Bagging (decrease variance) : Bootstrapping + Aggregating
Table of contents
- 1. What is Bagging?
- 2. Statistics - variance reduction
- 3. Advantages vs Disadvantages
- 4. Random Forest : a representative bagging model
1. What is Bagging?
- Bootstrapping : generate new traing sets by uniformly sampling with replacement from the standard traing set
(cf) bootstrap (n.) : better oneself by rigorous, unaided effort (Source) - Aggregating : aggregate the results of multiple models.
- (ex) Random Forest
bagging flow. (Source) |
2. Statistics - variance reduction
Proof
Let $X_1, X_2, \cdots, X_n$ be samples from identical distribution with a variance $\sigma^2$.
For sample mean $\overline{X} = \dfrac{1}{n} \sum\limits_{i=1}^n X_i$,
\[\begin{align*} \text{Var}(\overline{X}) &= \text{Var}(\dfrac{1}{n} \sum\limits_{i=1}^n X_i) \\ &= \frac{1}{n^2} \left( \sum_{i=1}^n \text{Var}(X_i) + \sum_{i \ne j} \text{Cov}(X_i, X_j) \right) \\ &= \frac{1}{n^2} \big( n \sigma^2 + n(n-1) \rho \sigma^2 \big) \\ &= \rho \sigma^2 + \frac{1}{n} (1-\rho) \sigma^2 \\ &\lt \rho \sigma^2 + (1 - \rho) \sigma^2 \\ &= \sigma^2 \end{align*}\]where $\rho$ is the pairwise correlation, if $n \ge 2$ and $\rho \ne 1$ (multiple and different samples).
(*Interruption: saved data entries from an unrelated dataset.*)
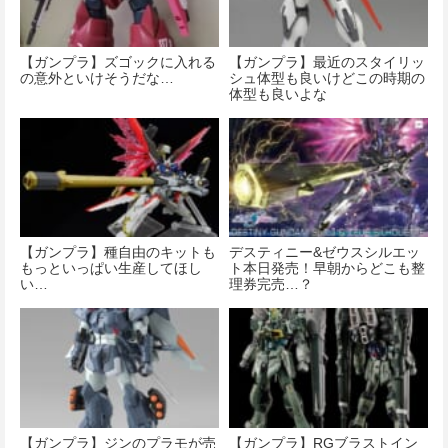
【ガンプラ】ズゴックに入れる
【ガンプラ】最近のスタイリッ
の意外といけそうだな…
シュ体型も良いけどこの時期の
体型も良いよな
【ガンプラ】種自由のキットも
デスティニー&ゼウスシルエッ
もっといっぱい生産してほし
ト本日発売！早朝からどこも整
い…
理券完売…？
【ガンプラ】ジンのプラモが売
【ガンプラ】RGブラストイン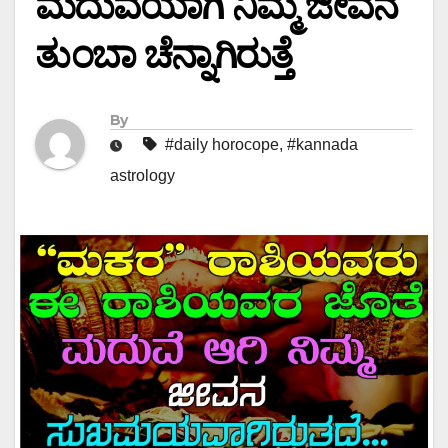
ಮದುವೆಯಾಗಿ ನಿಮ್ಮ ಜೀವನ
ತುಂಬಾ ಚೆನ್ನಾಗಿರುತ್ತೆ
By
#daily horocope
,
#kannada
astrology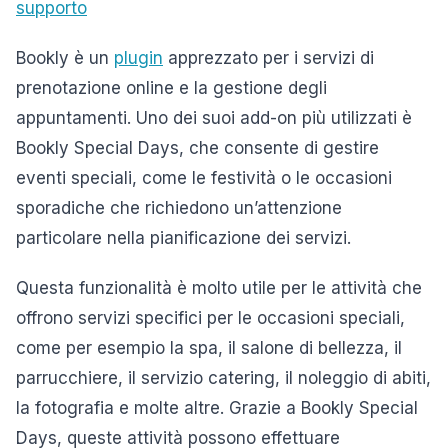
supporto
Bookly è un
plugin
apprezzato per i servizi di
prenotazione online e la gestione degli
appuntamenti. Uno dei suoi add-on più utilizzati è
Bookly Special Days, che consente di gestire
eventi speciali, come le festività o le occasioni
sporadiche che richiedono un’attenzione
particolare nella pianificazione dei servizi.
Questa funzionalità è molto utile per le attività che
offrono servizi specifici per le occasioni speciali,
come per esempio la spa, il salone di bellezza, il
parrucchiere, il servizio catering, il noleggio di abiti,
la fotografia e molte altre. Grazie a Bookly Special
Days, queste attività possono effettuare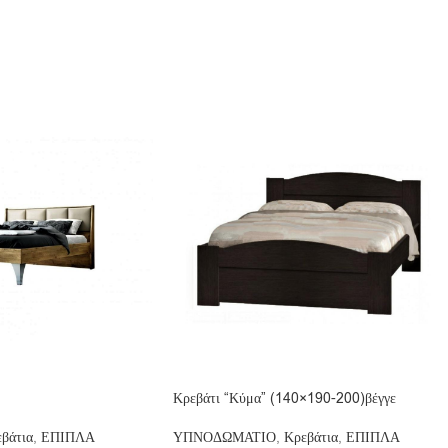
Κρεβάτι “Κύμα” (140×190-200)βέγγε
βάτια
,
ΕΠΙΠΛΑ
ΥΠΝΟΔΩΜΑΤΙΟ
,
Κρεβάτια
,
ΕΠΙΠΛΑ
(assuming each pairwise correlation $\rho$ is same)
Thus by bagging, sampling and averaging, we obtain an ensemble model with lower variance and the same bias.
Choice of the sub-model
Algorithm | Bias | variance |
---|---|---|
Decision Tree | low | high |
Linear Regression | high | low |
Using Bagging together with Linear Regression is less effective. (Source)
Since Decision Tree has low bias, it is good choice for the sub-model of Bagging.
Strategy to lower variance
\[\begin{align} \text{Var}(\overline{X}) &= \rho \sigma^2 + \frac{1}{n} (1-\rho) \sigma^2 \\ &= \frac{1}{n} \sigma^2 + \rho \left(1 - \frac{1}{n} \right) \sigma^2 \end{align}\]Strategy 1
From the equation $(1)$, the more sub-model ($n$), the lower variance.
Strategy 2
From the equation $(2)$, the lower correlation between sub-models ($\rho$), the lower variance.
3. Advantages vs Disadvantages
- Advantages
(Strategy 2) Since a single model is never shown the complete dataset, it’s ability to memorise is significantly constrained. Thus we can avoid overfitting(reduce the variance).
(Strategy 2) Bagging is most effective when each sub-model is uncorrelated by learning relationships across different components of the data set.
You can extract prediction intervals.
(Source) Conor Mc., Why Bagging Works - Disadvantages
a loss of interpretability of a model
computationally expensive
Bagging reduces the variance while retaining the bias.
4. Random Forest : a representative bagging model
It builds a number of parallel decision trees on different samples and takes their majority vote for classification or average in case of regression. (Source) Sruthi E R, Understanding Random Forest
For not maximally correlated trees (Strategy 2),
(Source) Dr. Robert Kübler, Understanding the Effect of Bagging on Variance and Bias visually
- Use a random subset of the training samples (bootstrapping) for each tree.
- Use a random subset of features (learning different relationships) in each step of growing each tree.
- anything else can be added to lower correlation between sub-models.